Peter Watts est le cardinal de la hard-SF contemporaine (Greg Egan, le maître de Perth, en étant le pape). L’auteur canadien est principalement connu pour ses deux séries Rifters et Firefall. C’est notamment à cette dernière qu’appartient son chef-d’oeuvre Vision Aveugle (Blindsight). En France, il est aussi connu grâce à l’excellent recueil de nouvelles Au-delà du Gouffre publié chez le Bélial en 2016.  On y trouve notamment trois nouvelles, qui forment ce qui est désormais connu sous le nom de Sunflower Cycle : Éclat (Hotshot), L’île (The Island) et Géantes (Giants). The Freeze-Frame Revolution s’inscrit dans cette série en venant s’intercaler dans la chronologie de l’histoire entre Éclat et L’îleLa novella peut être lue indépendamment car Peter Watts prend soin de rappeler les éléments importants mais, bien évidemment, cela aide d’avoir lu les trois autres nouvelles pour vraiment saisir l’univers dans lequel le récit prend place.
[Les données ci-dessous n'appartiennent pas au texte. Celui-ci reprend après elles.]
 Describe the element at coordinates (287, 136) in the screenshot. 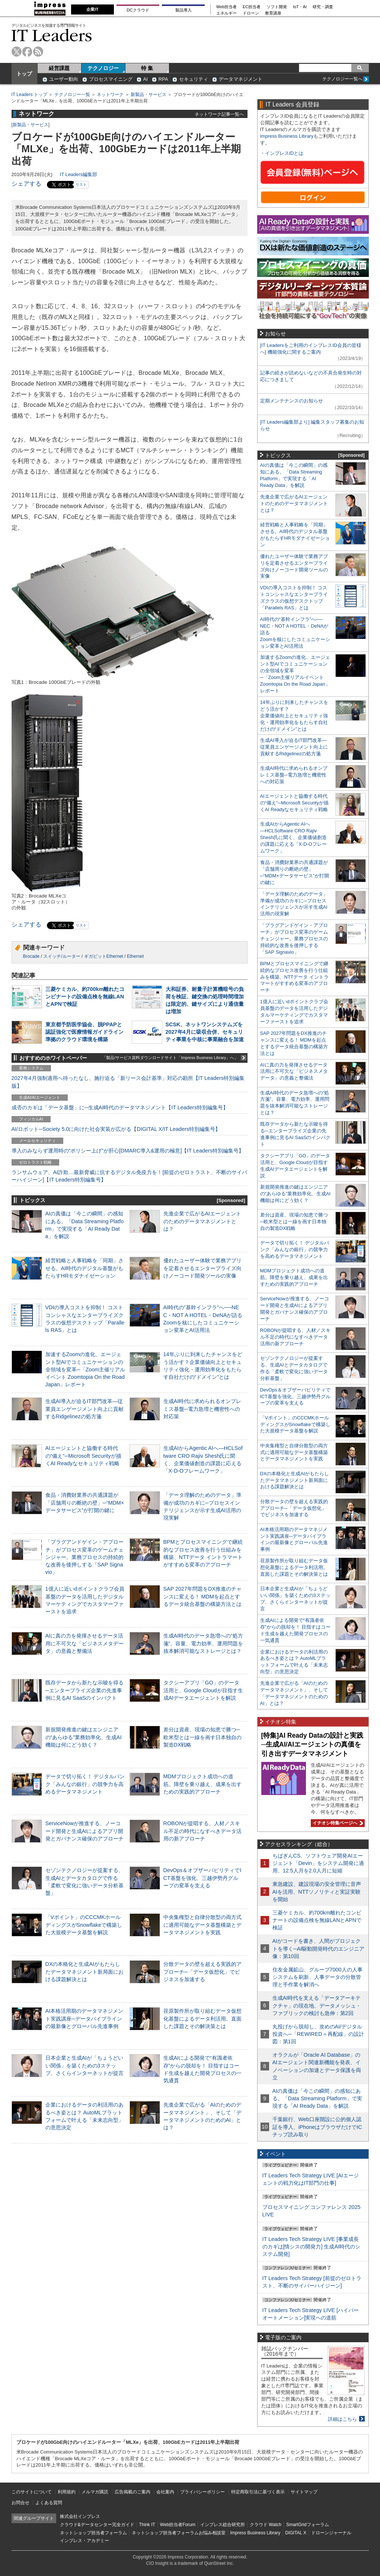

I see `Impress Business Library` at that location.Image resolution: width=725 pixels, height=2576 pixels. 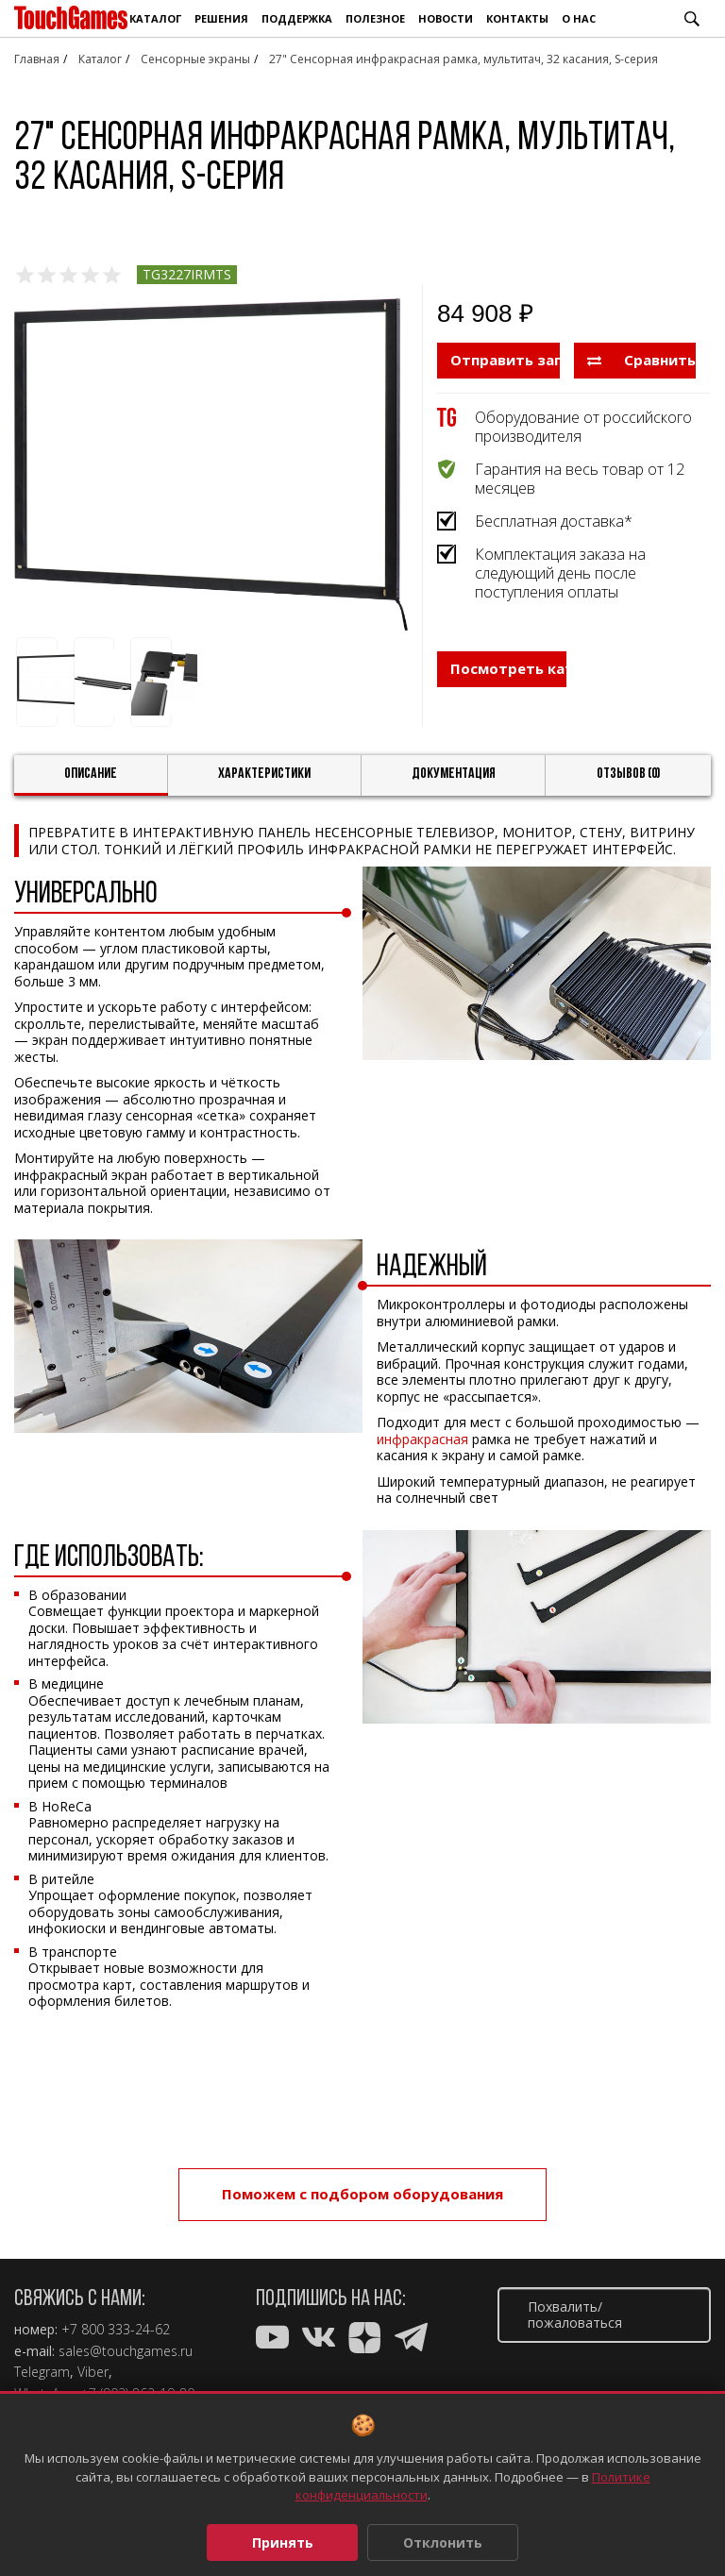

The Freeze-Frame Revolution se déroule dans 65 millions d’années. J’entends dès lors les esprits chagrins maugréer « c’est n’importe quoi, comment voulez-vous savoir comment seront les choses dans des millions d’années, d’abord on sera tous morts, la hard-SF c’est nul. etc. » Attendez, j’explique. C’est là justement un des points importants de l’histoire.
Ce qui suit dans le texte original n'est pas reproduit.